The Abbott & Costello Show: The Baseball Player (NBC, 1947)
That would be Lou (Costello), who gets the unlikely telegram that he’s been asked to fill in for Joe DiMaggio with the New York Yankees . . . which provides a very convenient excuse for Abbott & Costello to perform, yet again, the routine which will remain their signature long after both men have gone uneasily to their rewards.
The part that everyone is likely to forget from tonight’s performance is that Hall of Fame pitcher Bob Feller provides a hook around which Abbott & Costello deliver a routine nearly as classic as “Who’s on First” . . . even if their radio contract doesn’t call for performing “Feller Pitching” at least twice a season.
This is not to distract you from the pleasure of Abbott & Costello having their typical madcap mangle at Feller’s expense. But, much like “Who’s on First,” it’s just as much fun to read from the script while you listen.

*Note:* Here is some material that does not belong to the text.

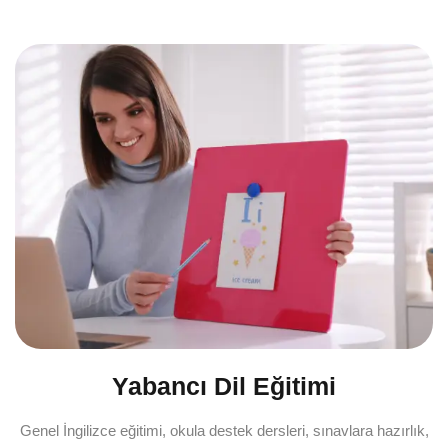
Yabancı Dil Eğitimi
Genel İngilizce eğitimi, okula destek dersleri, sınavlara hazırlık,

Of course the idea of Lou Costello being asked to stand in for the injured Yankee Clipper is as preposterous as Feller’s once-infamous observation that nobody in the Negro Leagues was good enough to play major league baseball. Of course, Feller was compelled to dine on crow under glass, when his Cleveland Indians broke the American League’s colour barrier and won a World Series with Larry Doby and Satchel Paige, and when Feller himself would be inducted into the Hall of Fame—on the same day as Jackie Robinson.
Don’t let all that stop you from enjoying:
Abbott: Now, you’ve got to get ready for the opening game.
Costello: Yes, I think we’re gonna play the Cleveland Indians.
Abbott: Cleveland Indians, eh?
Abbott: Feller pitching?
Costello: Certainly there’s a feller pitching. Who do you think they’d use, a girl?
Abbott: I know they don’t use a girl. I said, “Feller pitching?”
Costello: What feller?
Abbott: Feller with the Cleveland Indians.
Costello: Look, Abbott, there’s nine guys on the Cleveland Indians team. Now which feller are you talking about?
Abbott: Feller that’s pitching. There is only one Feller with Cleveland.
Costello: You mean nine Yankees are gonna play against one feller?
Abbott: That’s right.
Costello: You mean there’s no fellers in the outfield?
Costello: And there’s no fellers in the infield?
Abbott: No, Cleveland only has one Feller.
Costello: Well, this feller must be pretty good if they don’t need any other players for themselves.
Abbott: Look, all the players’ll be out there helping him.
Costello: You just said there was only one feller on the team.
Abbott: That’s right.
Costello: Then where did all them other fellers come from?
Abbott: Aw, you idiot, when I say there’s only one Feller on the team, I mean there is only one Feller that pitches.
Costello: Well, Abbott, when the manager of the team wants this pitcher, what does he call him?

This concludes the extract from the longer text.